[Stored data entries]
★ ★ ★

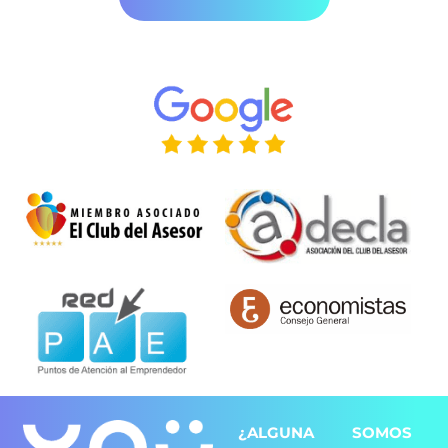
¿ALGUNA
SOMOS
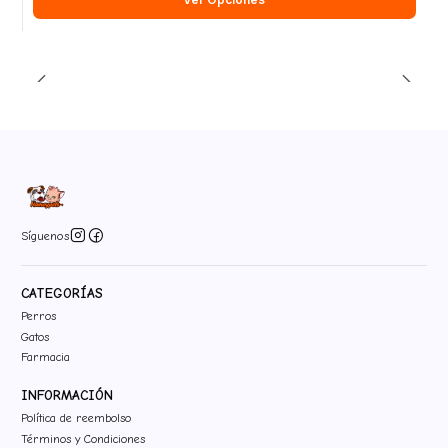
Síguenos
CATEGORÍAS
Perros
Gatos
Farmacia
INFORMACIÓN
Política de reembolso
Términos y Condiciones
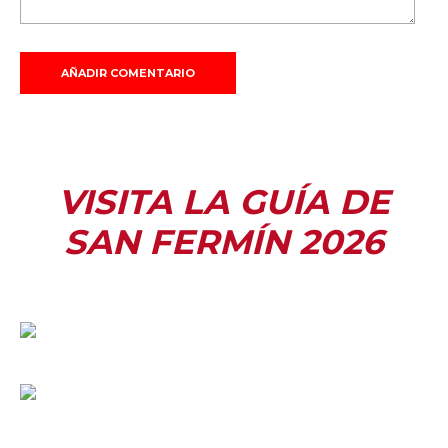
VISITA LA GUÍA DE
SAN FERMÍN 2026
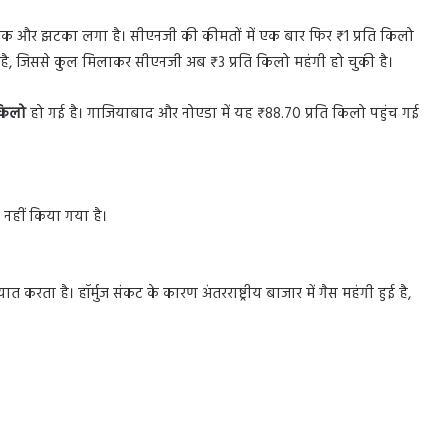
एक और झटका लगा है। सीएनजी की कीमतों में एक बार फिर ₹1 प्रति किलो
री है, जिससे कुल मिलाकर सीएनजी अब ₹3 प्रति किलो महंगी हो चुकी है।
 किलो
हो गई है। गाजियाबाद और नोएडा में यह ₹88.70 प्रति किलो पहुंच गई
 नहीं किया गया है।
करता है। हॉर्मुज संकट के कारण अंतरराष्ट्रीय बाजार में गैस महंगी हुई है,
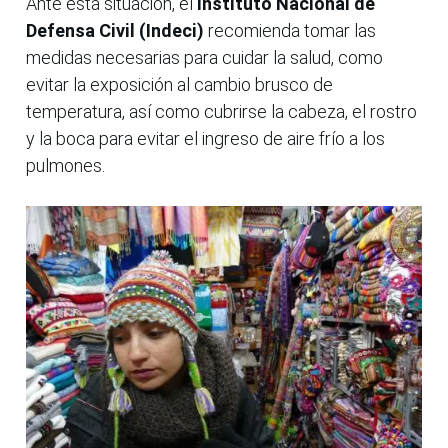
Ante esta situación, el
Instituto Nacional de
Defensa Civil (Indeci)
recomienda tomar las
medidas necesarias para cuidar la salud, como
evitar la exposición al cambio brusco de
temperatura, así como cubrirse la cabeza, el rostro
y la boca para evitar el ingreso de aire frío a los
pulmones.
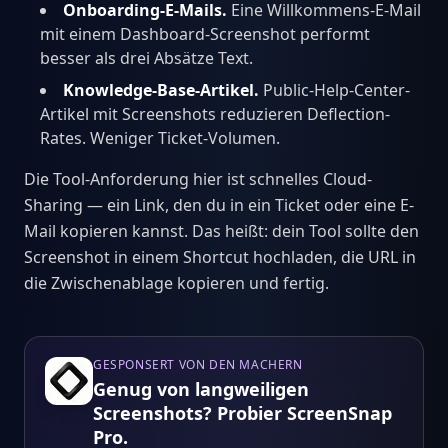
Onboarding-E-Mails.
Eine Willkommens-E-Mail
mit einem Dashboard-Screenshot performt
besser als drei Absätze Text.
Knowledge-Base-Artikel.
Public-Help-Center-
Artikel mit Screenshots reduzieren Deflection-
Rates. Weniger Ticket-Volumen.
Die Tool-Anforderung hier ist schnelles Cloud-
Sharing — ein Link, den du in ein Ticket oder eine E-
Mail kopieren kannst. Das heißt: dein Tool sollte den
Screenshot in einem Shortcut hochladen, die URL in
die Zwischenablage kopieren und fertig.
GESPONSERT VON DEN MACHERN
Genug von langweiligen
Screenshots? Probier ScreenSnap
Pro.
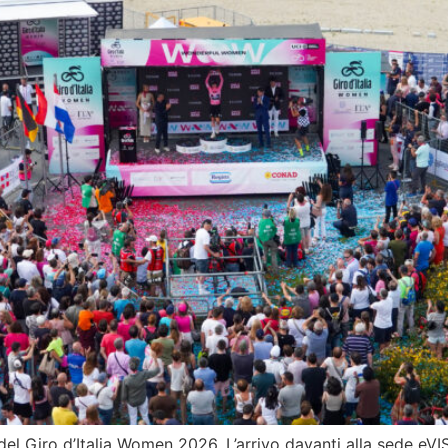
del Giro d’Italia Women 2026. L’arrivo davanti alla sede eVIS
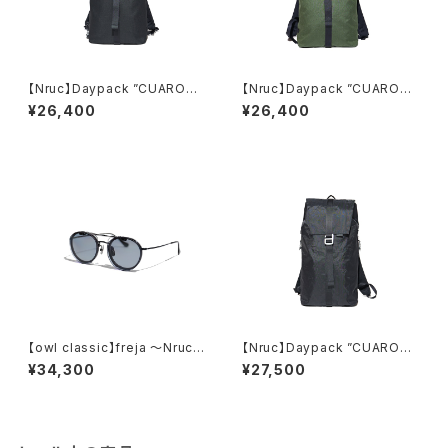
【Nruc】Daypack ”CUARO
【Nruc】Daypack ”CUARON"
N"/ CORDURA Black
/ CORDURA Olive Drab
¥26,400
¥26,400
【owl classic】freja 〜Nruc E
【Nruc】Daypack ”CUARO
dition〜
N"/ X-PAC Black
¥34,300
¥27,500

★ ★ ★

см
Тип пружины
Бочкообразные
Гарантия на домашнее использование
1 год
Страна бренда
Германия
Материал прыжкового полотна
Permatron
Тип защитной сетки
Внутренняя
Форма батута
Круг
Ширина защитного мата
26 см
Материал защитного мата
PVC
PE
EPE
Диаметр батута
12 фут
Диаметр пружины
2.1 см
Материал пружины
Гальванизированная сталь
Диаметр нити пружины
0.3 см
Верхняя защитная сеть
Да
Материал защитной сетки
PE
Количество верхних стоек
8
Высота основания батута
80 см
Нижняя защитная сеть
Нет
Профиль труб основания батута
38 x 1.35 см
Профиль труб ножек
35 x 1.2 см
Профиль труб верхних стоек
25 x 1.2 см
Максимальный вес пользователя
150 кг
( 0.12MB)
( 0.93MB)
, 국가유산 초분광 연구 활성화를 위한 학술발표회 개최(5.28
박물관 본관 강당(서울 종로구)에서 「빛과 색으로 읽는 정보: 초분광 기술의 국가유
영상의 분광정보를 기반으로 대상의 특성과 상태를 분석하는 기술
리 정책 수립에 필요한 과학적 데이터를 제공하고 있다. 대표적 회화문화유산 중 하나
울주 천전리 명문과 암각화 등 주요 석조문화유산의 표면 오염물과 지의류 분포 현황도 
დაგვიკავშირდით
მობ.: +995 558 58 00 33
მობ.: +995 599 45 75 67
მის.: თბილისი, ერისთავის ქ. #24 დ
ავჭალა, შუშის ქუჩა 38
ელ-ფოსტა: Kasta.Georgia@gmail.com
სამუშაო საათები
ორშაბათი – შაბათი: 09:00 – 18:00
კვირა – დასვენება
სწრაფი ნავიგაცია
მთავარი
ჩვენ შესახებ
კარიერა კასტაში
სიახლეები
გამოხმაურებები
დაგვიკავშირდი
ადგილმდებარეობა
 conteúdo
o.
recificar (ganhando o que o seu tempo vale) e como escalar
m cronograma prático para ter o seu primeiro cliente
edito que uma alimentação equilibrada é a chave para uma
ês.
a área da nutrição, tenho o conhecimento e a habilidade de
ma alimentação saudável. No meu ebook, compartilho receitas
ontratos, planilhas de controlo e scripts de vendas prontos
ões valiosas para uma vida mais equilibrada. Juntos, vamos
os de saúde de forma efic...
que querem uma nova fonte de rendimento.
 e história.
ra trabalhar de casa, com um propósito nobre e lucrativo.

★ ★ ★

### [INSTRUCTIONS TO FOLLOW]
Your answer should consist solely of the lines above from the line with "Диаметр пружины" to the line with "박물관 본관 강당(서울", both included, reproduced exactly.

### [SOLUTION TO THE PROBLEM]
Диаметр пружины
2.1 см
Материал пружины
Гальванизированная сталь
Диаметр нити пружины
0.3 см
Верхняя защитная сеть
Да
Материал защитной сетки
PE
Количество верхних стоек
8
Высота основания батута
80 см
Нижняя защитная сеть
Нет
Профиль труб основания батута
38 x 1.35 см
Профиль труб ножек
35 x 1.2 см
Профиль труб верхних стоек
25 x 1.2 см
Максимальный вес пользователя
150 кг
( 0.12MB)
( 0.93MB)
, 국가유산 초분광 연구 활성화를 위한 학술발표회 개최(5.28
박물관 본관 강당(서울 종로구)에서 「빛과 색으로 읽는 정보: 초분광 기술의 국가유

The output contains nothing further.